More than two dozen people facing criminal charges were named in a press release by state Attorney General Gurbir Grewal. He and Murphy have warned of tough enforcement of laws intended to slow the spread of the coronavirus. Schools and businesses across the state are closed and residents are under order to stay home except for certain exceptions. Positive cases jumped overnight by more than 3,300, to 16,636, according to state data.

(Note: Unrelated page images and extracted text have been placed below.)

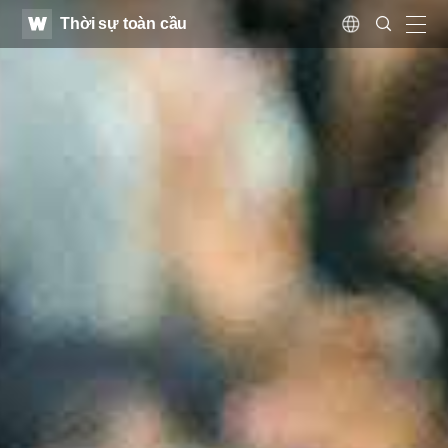
WATV
Search
Thời sự toàn cầu
Submit
Language
naviga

Grewal’s alleged offender list includes a group of men, ages 18-20, drag racing and doing doughnuts in a Piscataway school parking lot; a Warren County billiards hall owner who re-opened after the close order and had customers inside when police arrived; and a Pitman woman who left her home to throw a Molotov cocktail at a boyfriend’s residence. It did not detonate.

About half the incidents involved spitting or coughing on first responders. Hosts of at least a half-dozen weddings and parties also received summonses. The charges included disorderly-persons offenses, obstruction, hindering apprehension, harassment, maintaining a nuisance, trespass, failure to disperse and arson.

“Our police officers are going above and beyond the call of duty during this health crisis,” Grewal said in a news release. “Unfortunately, they are being called upon far too often to deal with people violating the orders put in place to protect us all -- or what is more egregious, people falsely using the coronavirus to spread fear or impede officers in their vital work.”